Du quatuor amoureux bravement se distinguent trois gosiers, le rôle de la princesse à marier n’étant guère avantagé par une incarnation en caricature mélodramatique qui renchérit le matériau. Après avoir fait bonne impression dans l’aria d’ouverture (Vezzi, lusinghe) par une grande agilité, puis par un contre-fa fulgurant dans Orrida agli occhi miei, le soprano commence à minauder dans Volate, amori. Au bon duo complice (Se rinasce nel moi cor) succèdent surjeu et fragmentation qui signalent Mi palpita il core comme le début du pis : à partir de là, le chef semble avoir permis que l’artiste transformât l’opéra en récital, jusqu’à la dislocation du contenu. Il mio crudel martirio accuse des attaques presque jazzy et jamais tout à fait sur la note, que confirme Io ti bacio, o mano augusta, si bien qu’on évite d’écouter Kathryn Lewek par la suite.

En revanche, Christophe Dumaux, dont nous avions salué le Polinesso exemplaire à Lausanne [lire notre chronique du 15 avril 2016], poursuit une approche de plus en plus subtile du personnage. Avec des récitatifs qui font autorité, le contre-ténor offre un Coperta la frode déterminant, un terrifiant numéro de charme dans Spero che voi, un Se l’inganno sortisce felice d’une étincelante férocité, enfin l’incroyable Dover, giustizia, amor, inique bijou de ce livret, dans une ornementation solide mais point trop exubérante. De même félicite-t-on Sandrine Piau pour sa passionnante Dalinda ! Angoisse et tendresse se conjuguent dans Apri le luci, infiniment nuancé, quand la vocalise sur costante (fidèle)donne à Il primo ardor une impédance quasiment érotique. Après l’évident Se tanto piace al cor contemplatif, la rage furieuse va son cours dans Neghittosi, or voi che fate dont convainc la facilité du redondant contre-ut.
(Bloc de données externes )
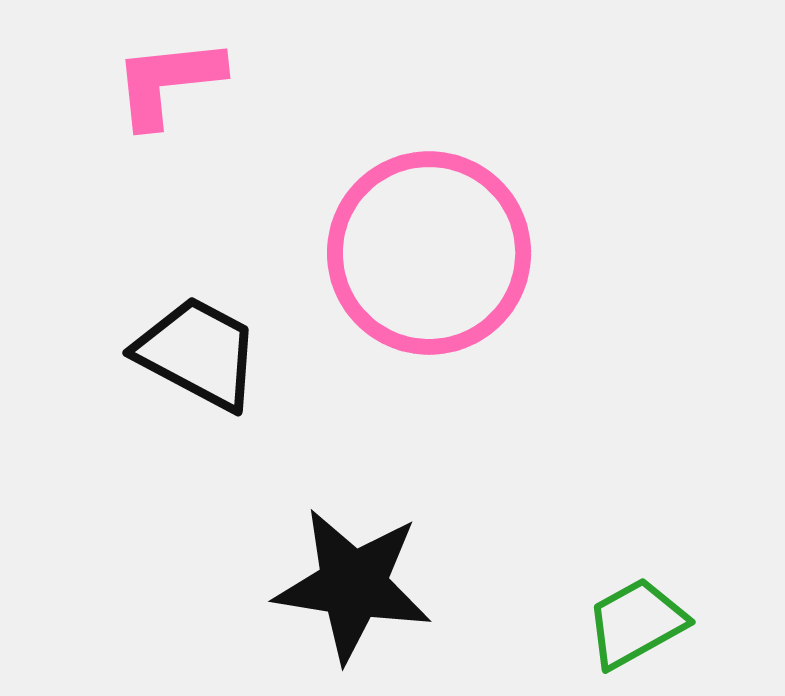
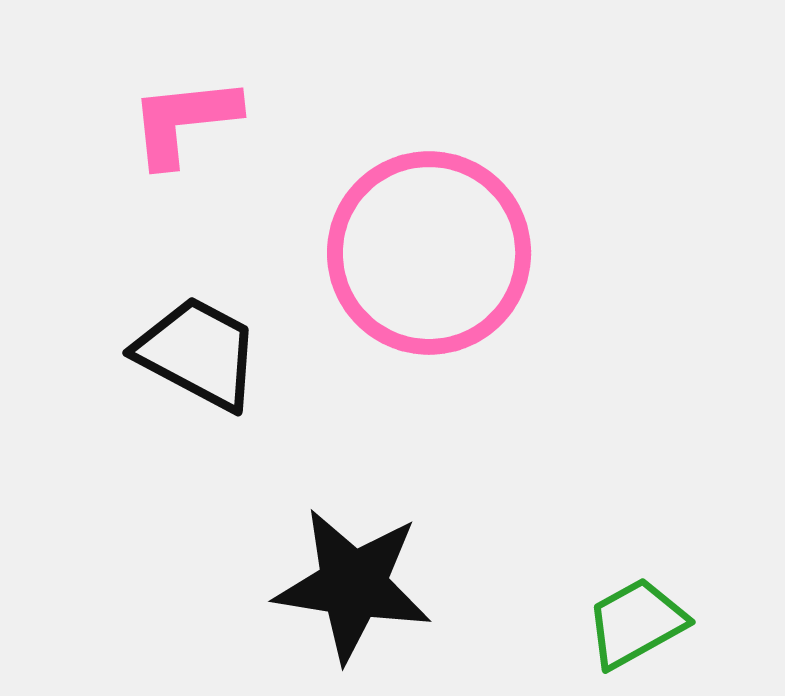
pink L-shape: moved 16 px right, 39 px down
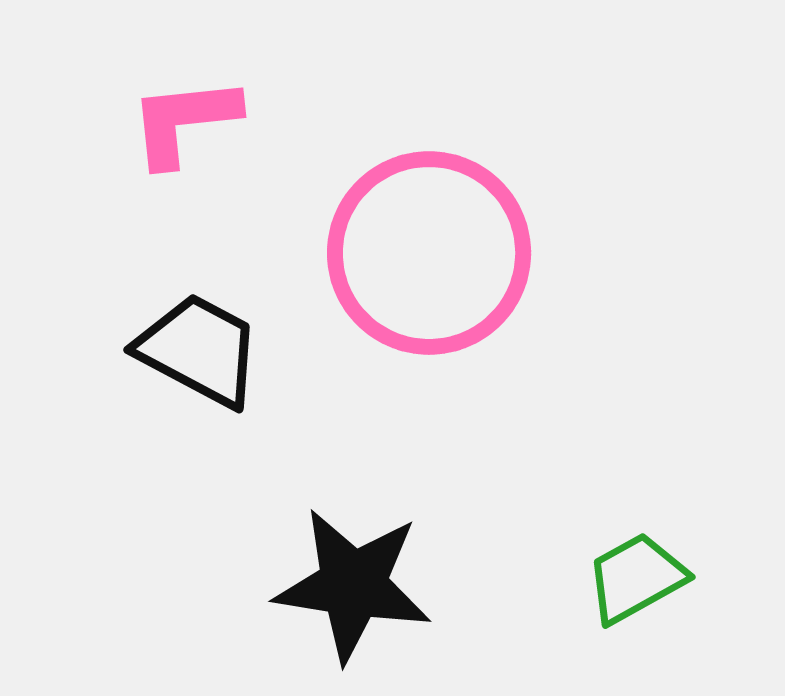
black trapezoid: moved 1 px right, 3 px up
green trapezoid: moved 45 px up
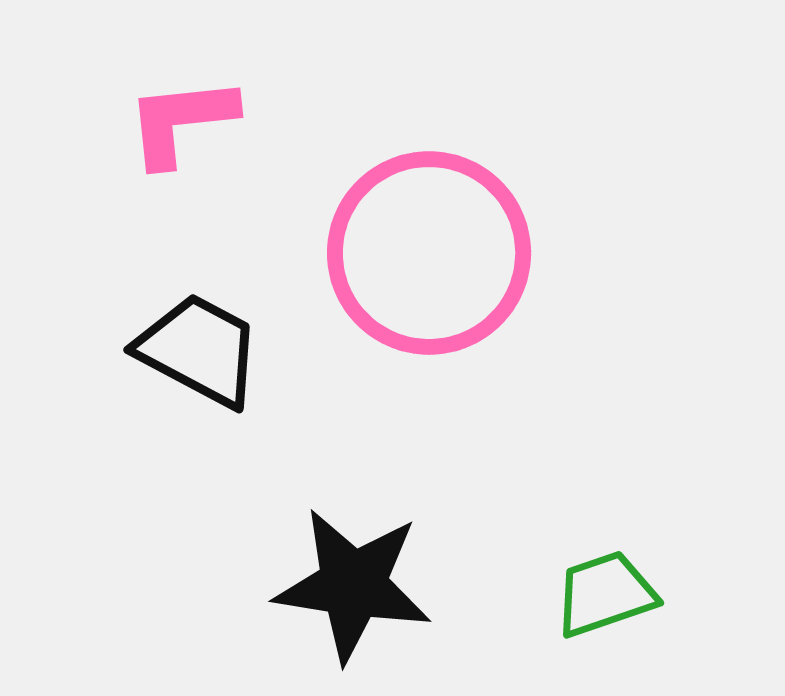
pink L-shape: moved 3 px left
green trapezoid: moved 31 px left, 16 px down; rotated 10 degrees clockwise
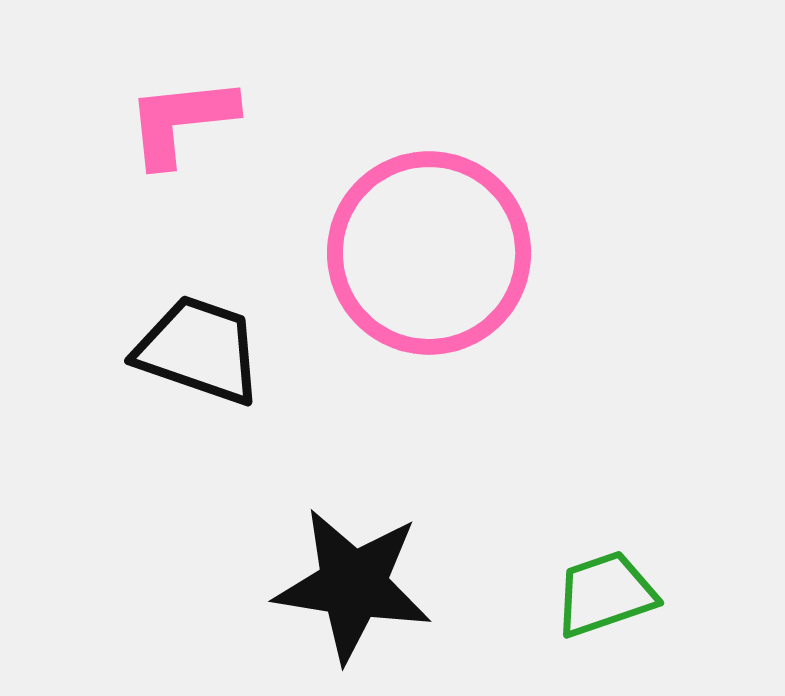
black trapezoid: rotated 9 degrees counterclockwise
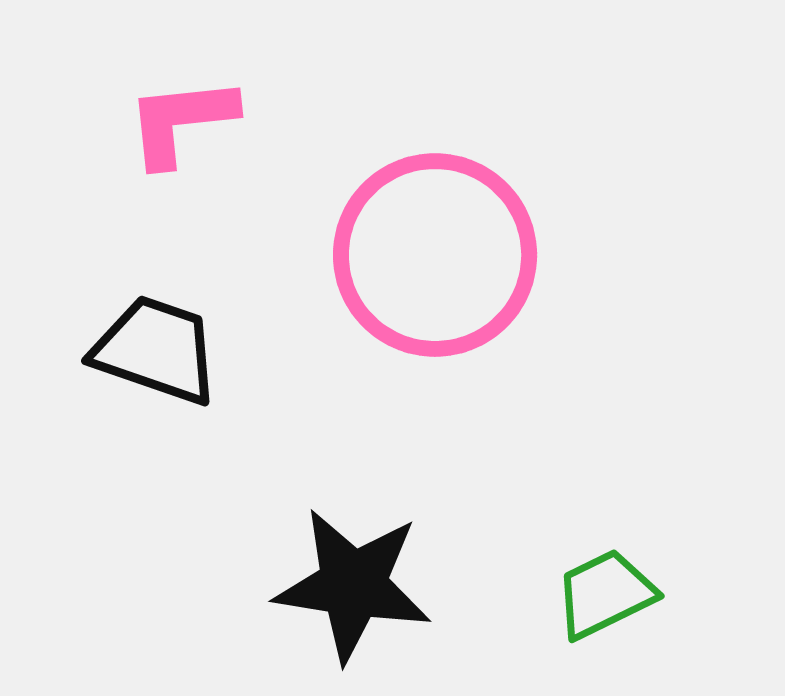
pink circle: moved 6 px right, 2 px down
black trapezoid: moved 43 px left
green trapezoid: rotated 7 degrees counterclockwise
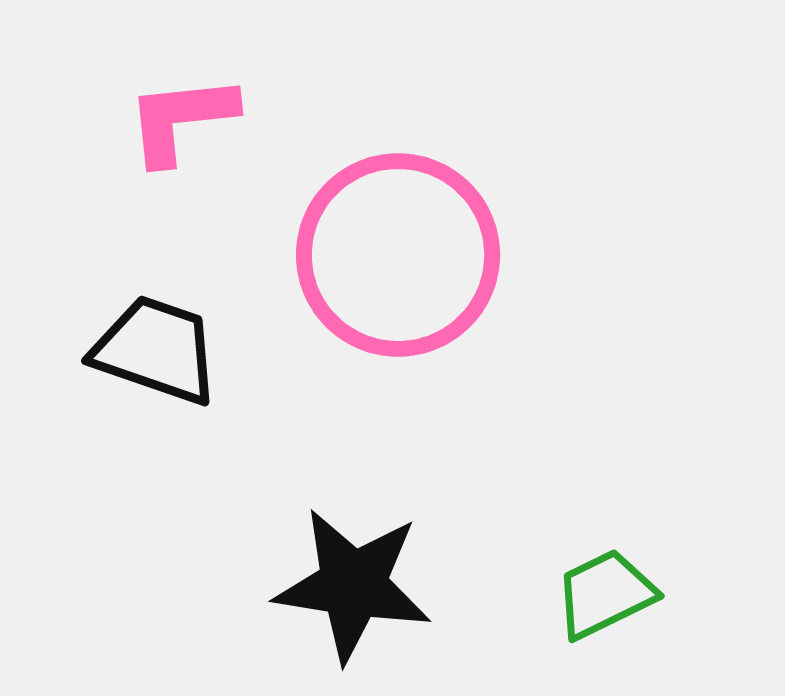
pink L-shape: moved 2 px up
pink circle: moved 37 px left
Enfin, l’on ne tarira pas d’éloges sur l’Ariodante de Cecilia Bartoli.
Exemple de dolcezza, Qui d’amor ne le cède en rien à la rafraîchissante virtuosité de Con l’ali di costanza, positivement déjanté. La masculinité confondante de l’incarnation tant corporelle que vocale, avec un grave qu’on pourrait croire d’alto garçon, résulte d’une construction assidue qui gagne la simplicité dans le duo Se rinasce nel mio cor. Et si Cieca notte bénéficie autant de fermeté que de souplesse, avec un da capo d’une plénitude invasive, de même que Dopo notte jouit d’une triomphante agilité, la clé de voûte de la soirée est scellée par un Scherza infida aux confins de la nuance, lamento qui suspend l’écoute dans une pure émotion esthétique – on en a le frisson.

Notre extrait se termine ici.